## Task prompt
Transcribe only part of the material below: the lines from the one containing "マレーシアのペナンで開催される予定です。PHA研究のすばら" through the one containing "貴重な基礎研究や技術開発の報告がなされていますが、最近そ", inclusive, exactly as written.

## Entries supplied
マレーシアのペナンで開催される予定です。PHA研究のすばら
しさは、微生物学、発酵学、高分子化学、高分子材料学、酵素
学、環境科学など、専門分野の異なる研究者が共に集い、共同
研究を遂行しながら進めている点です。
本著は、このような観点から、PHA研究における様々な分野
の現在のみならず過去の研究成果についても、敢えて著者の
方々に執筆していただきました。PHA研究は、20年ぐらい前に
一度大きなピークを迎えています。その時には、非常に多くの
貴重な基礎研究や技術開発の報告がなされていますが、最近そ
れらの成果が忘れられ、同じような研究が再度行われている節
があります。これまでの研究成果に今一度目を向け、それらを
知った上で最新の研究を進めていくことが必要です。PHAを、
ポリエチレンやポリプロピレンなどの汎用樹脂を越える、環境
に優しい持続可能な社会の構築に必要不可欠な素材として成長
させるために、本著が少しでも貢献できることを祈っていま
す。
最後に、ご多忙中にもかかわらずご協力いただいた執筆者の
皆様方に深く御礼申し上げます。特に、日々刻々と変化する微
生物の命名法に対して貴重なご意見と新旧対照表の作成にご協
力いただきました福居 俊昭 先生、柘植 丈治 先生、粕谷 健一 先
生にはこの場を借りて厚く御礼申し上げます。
--
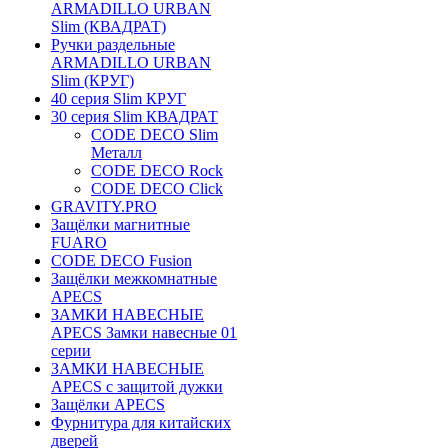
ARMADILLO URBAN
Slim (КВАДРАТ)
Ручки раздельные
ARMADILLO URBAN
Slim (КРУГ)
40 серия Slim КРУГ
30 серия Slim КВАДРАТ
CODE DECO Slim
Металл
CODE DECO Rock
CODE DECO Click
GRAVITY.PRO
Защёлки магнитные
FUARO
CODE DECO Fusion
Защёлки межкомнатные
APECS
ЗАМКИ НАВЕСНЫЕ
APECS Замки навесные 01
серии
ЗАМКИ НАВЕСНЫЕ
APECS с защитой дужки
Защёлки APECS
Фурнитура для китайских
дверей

## Exercise output
マレーシアのペナンで開催される予定です。PHA研究のすばら
しさは、微生物学、発酵学、高分子化学、高分子材料学、酵素
学、環境科学など、専門分野の異なる研究者が共に集い、共同
研究を遂行しながら進めている点です。
本著は、このような観点から、PHA研究における様々な分野
の現在のみならず過去の研究成果についても、敢えて著者の
方々に執筆していただきました。PHA研究は、20年ぐらい前に
一度大きなピークを迎えています。その時には、非常に多くの
貴重な基礎研究や技術開発の報告がなされていますが、最近そ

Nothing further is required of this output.